> **TASK GOAL**:
Each entry must come back word for word; drop the images as you go.

> **RECORDED INFORMATION**:
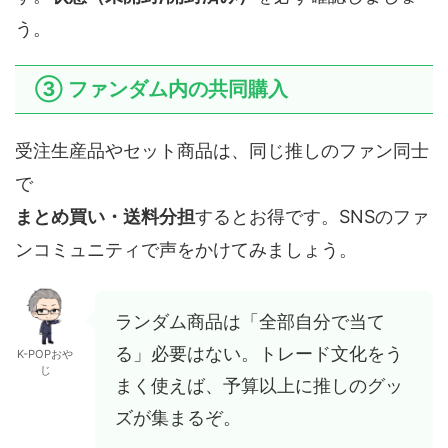
う。
③ ファンダム内の共同購入
受注生産品やセット商品は、同じ推しのファン同士
で
まとめ買い・送料分担
するとお得です。SNSのファ
ンコミュニティで声をかけてみましょう。
ランダム商品は「全部自分で当て
る」必要はない。トレード文化をう
K-POPおや
じ
まく使えば、予算以上に推しのグッ
ズが集まるぞ。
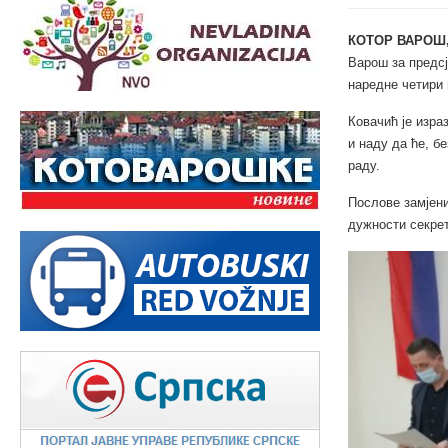
КОТОР ВАРОШ,
Варош за предсј
наредне четири
Ковачић је изра
и наду да ће, б
раду.
Послове замјен
дужности секре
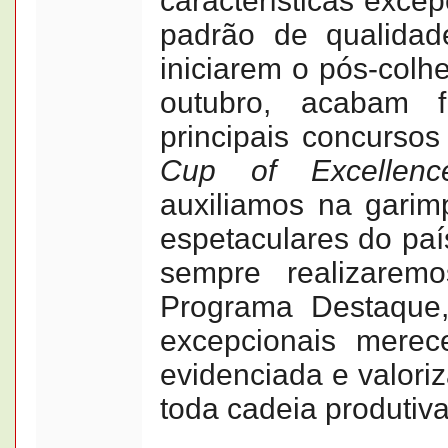
características exce
padrão de qualidade
iniciarem o pós-colhe
outubro, acabam 
principais concurso
Cup of Excellenc
auxiliamos na gari
espetaculares do paí
sempre realizaremo
Programa Destaque,
excepcionais merec
evidenciada e valori
toda cadeia produtiv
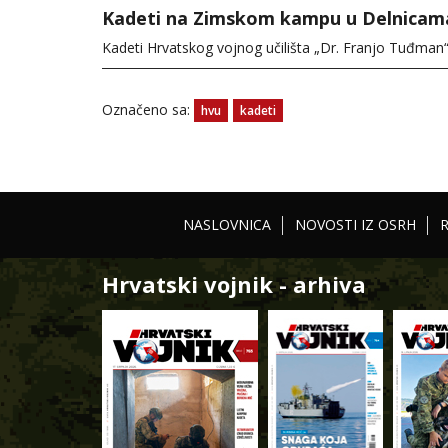
Kadeti na Zimskom kampu u Delnicam
Kadeti Hrvatskog vojnog učilišta „Dr. Franjo Tuđman“ 
Označeno sa:
hvu
kadeti
NASLOVNICA
NOVOSTI IZ OSRH
Hrvatski vojnik - arhiva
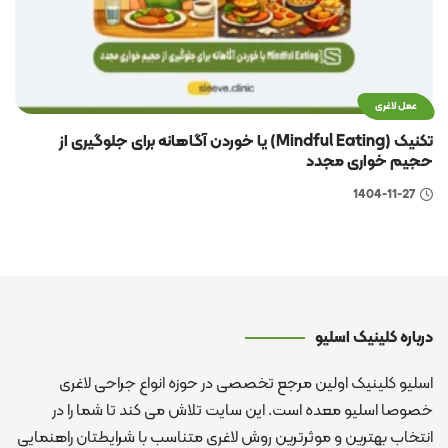
عمل لاغری
تکنیک (Mindful Eating) یا خوردن آگاهانه برای جلوگیری از
حجیم خواری مجدد
1404-11-27
درباره کلینیک اسلیو
اسلیو کلینیک اولین مرجع تخصصی در حوزه انواع جراحی لاغری
خصوصا اسلیو معده است. این سایت تلاش می کند تا شما را در
انتخاب بهترین و موثرترین روش لاغری متناسب با شرایطتان راهنمایی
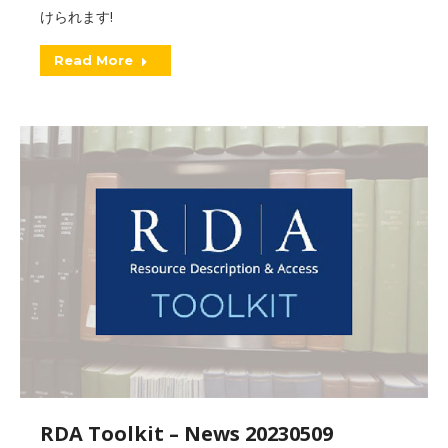
けられます!
Read More
RDA Toolkit – News 20230509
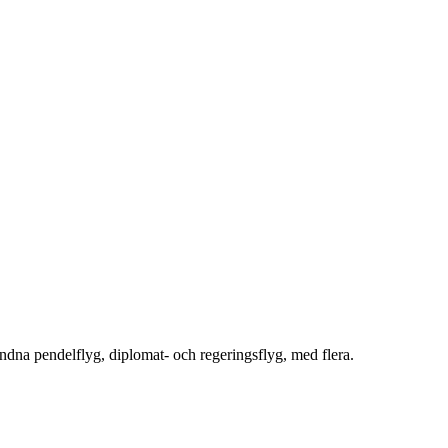
ndna pendelflyg, diplomat- och regeringsflyg, med flera.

> **YOUR SOLUTION**:
う。
③ ファンダム内の共同購入
受注生産品やセット商品は、同じ推しのファン同士
で
まとめ買い・送料分担
するとお得です。SNSのファ
ンコミュニティで声をかけてみましょう。
ランダム商品は「全部自分で当て
る」必要はない。トレード文化をう
K-POPおや
じ
まく使えば、予算以上に推しのグッ
ズが集まるぞ。
КОТОР ВАРОШ,
Варош за предсј
наредне четири
Ковачић је изра
и наду да ће, б
раду.
Послове замјен
дужности секре
características exce
padrão de qualidade
iniciarem o pós-colhe
outubro, acabam 
principais concurso
Cup of Excellenc
auxiliamos na gari
espetaculares do paí
sempre realizaremo
Programa Destaque,
excepcionais merec
evidenciada e valori
toda cadeia produtiv
Kadeti na Zimskom kampu u Delnicam
Kadeti Hrvatskog vojnog učilišta „Dr. Franjo Tuđman“ 
Označeno sa:
hvu
kadeti
NASLOVNICA
NOVOSTI IZ OSRH
Hrvatski vojnik - arhiva
عمل لاغری
تکنیک (Mindful Eating) یا خوردن آگاهانه برای جلوگیری از
حجیم خواری مجدد
1404-11-27
درباره کلینیک اسلیو
اسلیو کلینیک اولین مرجع تخصصی در حوزه انواع جراحی لاغری
خصوصا اسلیو معده است. این سایت تلاش می کند تا شما را در
انتخاب بهترین و موثرترین روش لاغری متناسب با شرایطتان راهنمایی
けられます!
Read More
RDA Toolkit – News 20230509
ndna pendelflyg, diplomat- och regeringsflyg, med flera.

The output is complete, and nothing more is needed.